Bug 13809 - oprofile: possible circular locking dependency detected
Summary: oprofile: possible circular locking dependency detected
Status: CLOSED CODE_FIX
Alias: None
Product: Drivers
Classification: Unclassified
Component: Other (show other bugs)
Hardware: All Linux
: P1 normal
Assignee: drivers_other
URL:
Keywords:
Depends on:
Blocks: 13615
  Show dependency tree
 
Reported: 2009-07-22 13:35 UTC by Jerome Marchand
Modified: 2012-03-13 22:57 UTC (History)
4 users (show)

See Also:
Kernel Version: 2.6.31-rc2
Subsystem:
Regression: Yes
Bisected commit-id:


Attachments
config file (79.66 KB, application/octet-stream)
2009-08-05 14:28 UTC, Jerome Marchand
Details

Description Jerome Marchand 2009-07-22 13:35:13 UTC
I've hit a "possible circular locking dependency detected" while trying to use oprofile while doing heavy I/O.

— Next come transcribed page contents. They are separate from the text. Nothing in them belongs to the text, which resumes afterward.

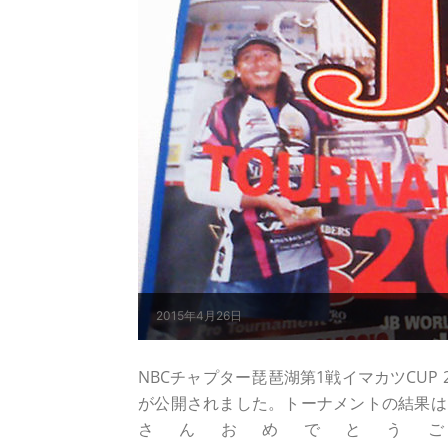
2015年4月26日
NBCチャプター琵琶湖第1戦イマカツCUP 20
が公開されました。トーナメントの結果はこ
さんおめでとうござ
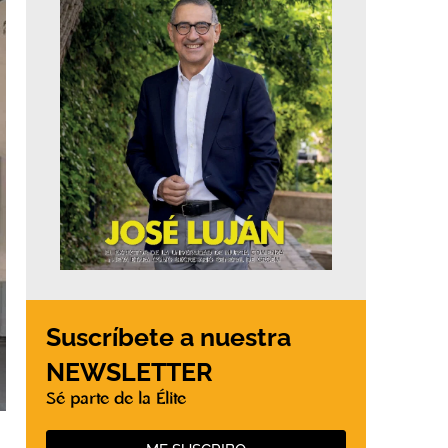
Suscríbete a nuestra
NEWSLETTER
Sé parte de la Élite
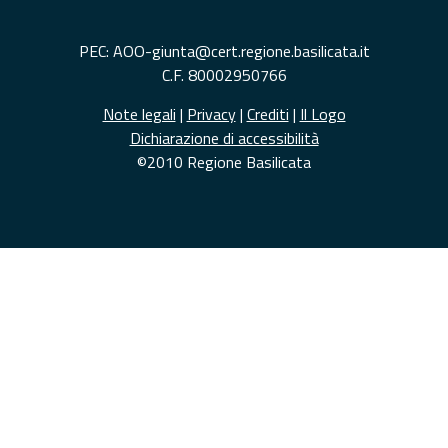
PEC: AOO-giunta@cert.regione.basilicata.it
C.F. 80002950766
Note legali
|
Privacy
|
Crediti
|
Il Logo
Dichiarazione di accessibilità
©2010 Regione Basilicata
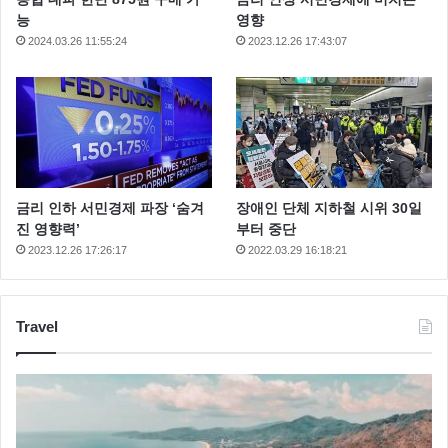
능
영향
2024.03.26 11:55:24
2023.12.26 17:43:07
금리 인하 서민경제 파장 ‘숨겨
장애인 단체 지하철 시위 30일
진 영향력’
부터 중단
2023.12.26 17:26:17
2022.03.29 16:18:21
Travel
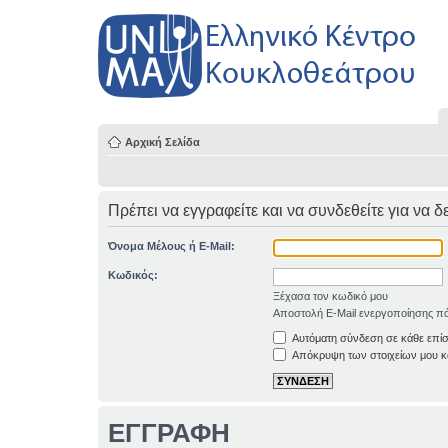
Αρχική Σελίδα
Πρέπει να εγγραφείτε και να συνδεθείτε για να δ
Όνομα Μέλους ή E-Mail:
Κωδικός:
Ξέχασα τον κωδικό μου
Αποστολή E-Mail ενεργοποίησης πά
Αυτόματη σύνδεση σε κάθε επί
Απόκρυψη των στοιχείων μου κα
ΕΓΓΡΑΦΗ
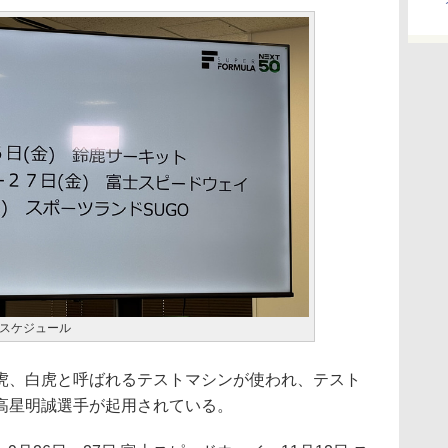
スケジュール
、白虎と呼ばれるテストマシンが使われ、テスト
高星明誠選手が起用されている。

=======================================================
[ INFO: possible circular locking dependency detected ]
2.6.31-rc2 #53
-------------------------------------------------------
oprofiled/6216 is trying to acquire lock:
 (&mm->mmap_sem){++++++}, at: [<c048e1e1>] might_fault+0x43/0x80

but task is already holding lock:
 (dcookie_mutex){+.+.+.}, at: [<c04e576b>] sys_lookup_dcookie+0x2a/0x11c

which lock already depends on the new lock.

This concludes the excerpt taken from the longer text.